(Document structure recognition data)
********

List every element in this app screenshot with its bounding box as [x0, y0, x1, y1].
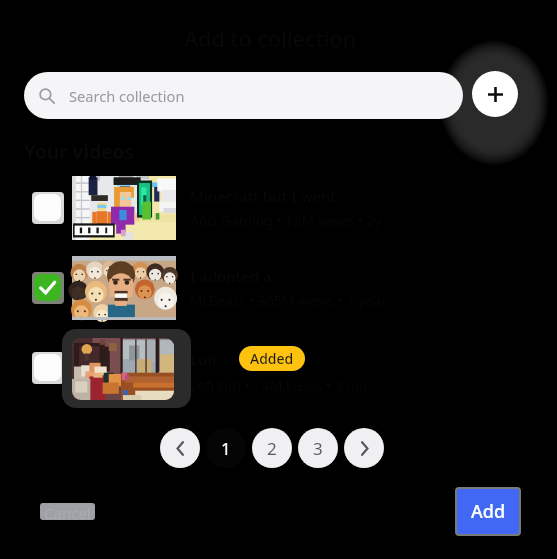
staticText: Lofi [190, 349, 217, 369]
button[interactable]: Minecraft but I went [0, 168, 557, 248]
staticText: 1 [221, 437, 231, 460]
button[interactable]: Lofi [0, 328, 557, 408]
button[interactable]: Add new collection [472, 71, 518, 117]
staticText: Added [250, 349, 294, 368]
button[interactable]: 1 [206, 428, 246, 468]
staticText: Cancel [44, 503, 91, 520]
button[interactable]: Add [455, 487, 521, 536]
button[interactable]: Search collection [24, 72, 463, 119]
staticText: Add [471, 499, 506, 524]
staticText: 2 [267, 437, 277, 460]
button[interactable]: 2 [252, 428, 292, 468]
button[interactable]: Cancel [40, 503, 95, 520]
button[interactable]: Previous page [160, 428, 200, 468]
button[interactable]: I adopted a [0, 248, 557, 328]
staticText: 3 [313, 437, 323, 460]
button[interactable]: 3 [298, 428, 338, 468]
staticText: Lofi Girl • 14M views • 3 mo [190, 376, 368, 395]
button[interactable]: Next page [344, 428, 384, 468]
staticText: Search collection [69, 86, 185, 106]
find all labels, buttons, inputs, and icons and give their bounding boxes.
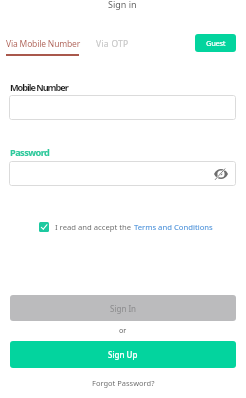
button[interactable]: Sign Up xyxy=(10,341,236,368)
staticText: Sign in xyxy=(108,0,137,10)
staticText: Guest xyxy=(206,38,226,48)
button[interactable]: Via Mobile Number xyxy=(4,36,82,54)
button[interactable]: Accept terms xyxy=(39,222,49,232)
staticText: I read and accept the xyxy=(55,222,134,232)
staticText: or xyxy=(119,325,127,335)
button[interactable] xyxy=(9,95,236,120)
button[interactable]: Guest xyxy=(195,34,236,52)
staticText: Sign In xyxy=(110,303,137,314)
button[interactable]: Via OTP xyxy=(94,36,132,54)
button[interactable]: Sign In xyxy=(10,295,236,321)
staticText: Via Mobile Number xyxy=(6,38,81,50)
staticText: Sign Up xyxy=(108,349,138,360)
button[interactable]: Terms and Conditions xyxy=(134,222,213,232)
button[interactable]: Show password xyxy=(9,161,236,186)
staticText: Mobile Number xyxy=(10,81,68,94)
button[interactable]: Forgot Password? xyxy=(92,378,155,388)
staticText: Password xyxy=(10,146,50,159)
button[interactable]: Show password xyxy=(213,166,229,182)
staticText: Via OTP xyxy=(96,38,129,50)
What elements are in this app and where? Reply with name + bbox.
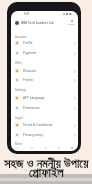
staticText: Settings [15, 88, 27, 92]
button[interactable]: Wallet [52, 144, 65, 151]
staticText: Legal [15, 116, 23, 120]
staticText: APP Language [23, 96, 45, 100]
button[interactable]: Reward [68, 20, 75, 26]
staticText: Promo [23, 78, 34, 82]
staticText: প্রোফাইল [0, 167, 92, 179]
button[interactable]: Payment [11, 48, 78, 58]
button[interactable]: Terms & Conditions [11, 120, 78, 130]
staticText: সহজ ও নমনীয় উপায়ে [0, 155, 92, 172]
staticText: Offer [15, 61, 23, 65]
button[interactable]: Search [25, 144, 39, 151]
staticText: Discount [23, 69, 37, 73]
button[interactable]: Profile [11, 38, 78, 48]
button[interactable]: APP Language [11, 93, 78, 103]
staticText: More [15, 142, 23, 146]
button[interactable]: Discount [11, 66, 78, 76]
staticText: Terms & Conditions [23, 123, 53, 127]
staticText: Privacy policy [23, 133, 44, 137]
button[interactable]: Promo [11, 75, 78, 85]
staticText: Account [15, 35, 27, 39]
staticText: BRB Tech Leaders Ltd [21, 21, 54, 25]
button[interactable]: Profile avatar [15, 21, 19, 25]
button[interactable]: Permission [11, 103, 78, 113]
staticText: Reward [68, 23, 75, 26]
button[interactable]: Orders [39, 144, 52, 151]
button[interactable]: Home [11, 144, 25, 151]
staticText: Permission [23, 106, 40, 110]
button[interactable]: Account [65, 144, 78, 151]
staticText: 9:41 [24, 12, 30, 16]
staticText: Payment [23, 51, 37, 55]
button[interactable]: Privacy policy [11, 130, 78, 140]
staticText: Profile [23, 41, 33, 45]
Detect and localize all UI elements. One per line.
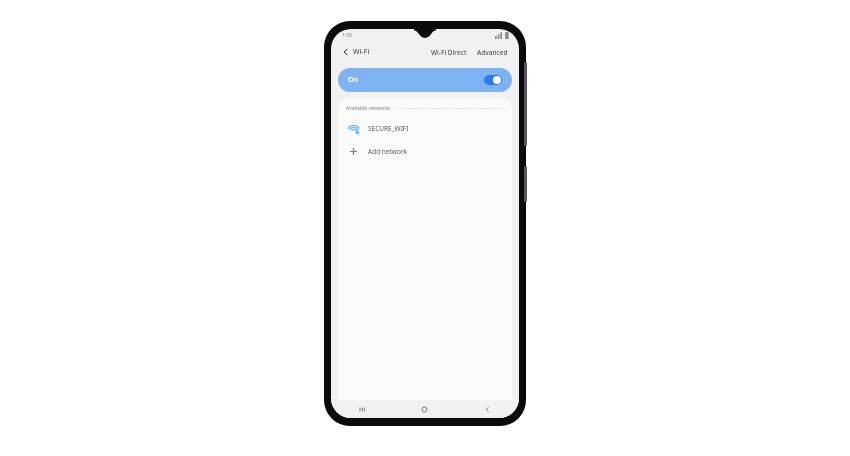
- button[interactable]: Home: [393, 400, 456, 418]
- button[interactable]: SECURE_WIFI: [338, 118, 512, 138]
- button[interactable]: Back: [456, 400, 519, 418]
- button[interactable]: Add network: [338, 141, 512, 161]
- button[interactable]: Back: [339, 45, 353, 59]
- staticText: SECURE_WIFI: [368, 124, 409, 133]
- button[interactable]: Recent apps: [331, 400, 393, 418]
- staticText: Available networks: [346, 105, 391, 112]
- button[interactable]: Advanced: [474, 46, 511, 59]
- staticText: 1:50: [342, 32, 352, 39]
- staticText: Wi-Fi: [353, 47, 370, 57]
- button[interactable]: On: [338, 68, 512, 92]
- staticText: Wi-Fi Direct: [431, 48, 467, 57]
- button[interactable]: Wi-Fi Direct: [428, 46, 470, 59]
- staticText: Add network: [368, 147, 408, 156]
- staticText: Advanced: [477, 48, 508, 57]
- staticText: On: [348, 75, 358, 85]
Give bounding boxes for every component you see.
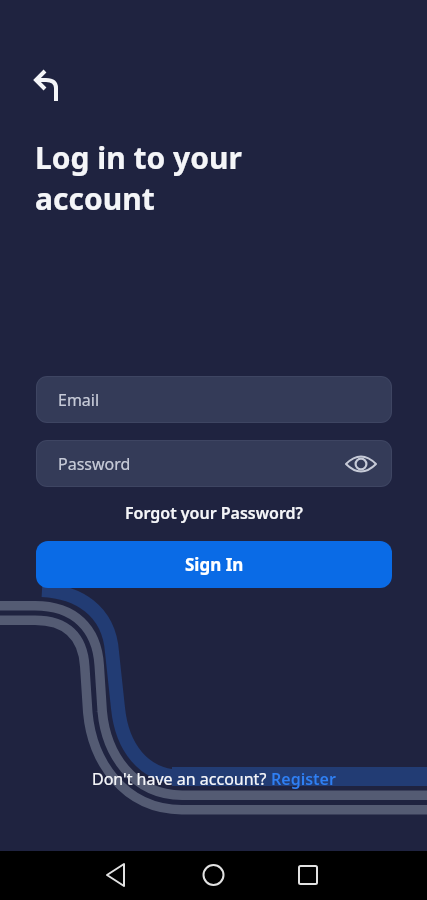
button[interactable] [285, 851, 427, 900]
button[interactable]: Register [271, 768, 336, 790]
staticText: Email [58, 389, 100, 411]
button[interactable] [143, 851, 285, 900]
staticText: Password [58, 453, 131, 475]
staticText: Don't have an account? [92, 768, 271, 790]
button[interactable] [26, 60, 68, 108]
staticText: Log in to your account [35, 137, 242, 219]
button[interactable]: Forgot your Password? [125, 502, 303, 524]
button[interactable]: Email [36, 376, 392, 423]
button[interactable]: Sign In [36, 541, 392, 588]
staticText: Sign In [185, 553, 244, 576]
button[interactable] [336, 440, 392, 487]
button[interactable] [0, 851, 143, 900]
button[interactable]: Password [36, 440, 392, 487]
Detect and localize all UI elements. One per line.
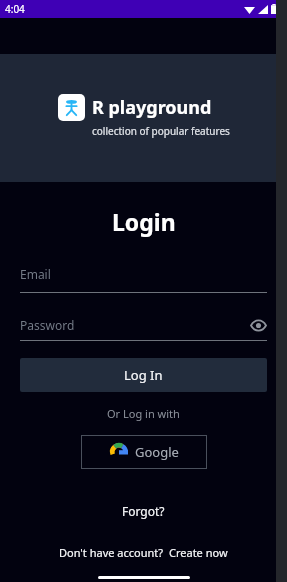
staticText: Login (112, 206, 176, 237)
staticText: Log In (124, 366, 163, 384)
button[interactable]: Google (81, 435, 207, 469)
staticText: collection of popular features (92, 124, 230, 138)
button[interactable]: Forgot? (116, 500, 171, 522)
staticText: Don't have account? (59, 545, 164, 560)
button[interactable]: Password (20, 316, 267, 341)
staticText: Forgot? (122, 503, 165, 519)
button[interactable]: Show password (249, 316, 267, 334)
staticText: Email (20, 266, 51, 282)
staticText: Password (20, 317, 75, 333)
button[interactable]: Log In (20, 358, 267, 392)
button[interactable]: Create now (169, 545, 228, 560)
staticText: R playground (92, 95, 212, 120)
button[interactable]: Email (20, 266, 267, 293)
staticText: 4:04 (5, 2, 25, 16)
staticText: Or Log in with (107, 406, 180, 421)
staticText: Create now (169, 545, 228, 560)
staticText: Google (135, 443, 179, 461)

********

__TASK BRIEF__:
Find every line in the records that uses the string "Sign", then copy it.

__SOLUTION FOR THIS EXERCISE__:
button[interactable]: Sign Up xyxy=(10,341,236,368)
staticText: Sign in xyxy=(108,0,137,10)
staticText: Sign In xyxy=(110,303,137,314)
button[interactable]: Sign In xyxy=(10,295,236,321)
staticText: Sign Up xyxy=(108,349,138,360)
button[interactable]: Sign In [36, 541, 392, 588]
staticText: Sign In [185, 553, 244, 576]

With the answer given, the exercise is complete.